Work to be completed
Using the entries below, copy out all lines where "المشي" is found.

Records to use
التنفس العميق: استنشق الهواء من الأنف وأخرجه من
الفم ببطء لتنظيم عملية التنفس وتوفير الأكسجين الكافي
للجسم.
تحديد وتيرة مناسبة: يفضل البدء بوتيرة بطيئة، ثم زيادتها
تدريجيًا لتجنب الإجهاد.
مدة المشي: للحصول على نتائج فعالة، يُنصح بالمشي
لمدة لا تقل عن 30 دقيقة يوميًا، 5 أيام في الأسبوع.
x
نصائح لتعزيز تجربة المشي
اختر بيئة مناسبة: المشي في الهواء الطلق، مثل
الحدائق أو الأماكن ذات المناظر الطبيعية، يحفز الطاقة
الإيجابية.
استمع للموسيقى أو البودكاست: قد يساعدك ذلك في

Result of this exercise
مدة المشي: للحصول على نتائج فعالة، يُنصح بالمشي
نصائح لتعزيز تجربة المشي
اختر بيئة مناسبة: المشي في الهواء الطلق، مثل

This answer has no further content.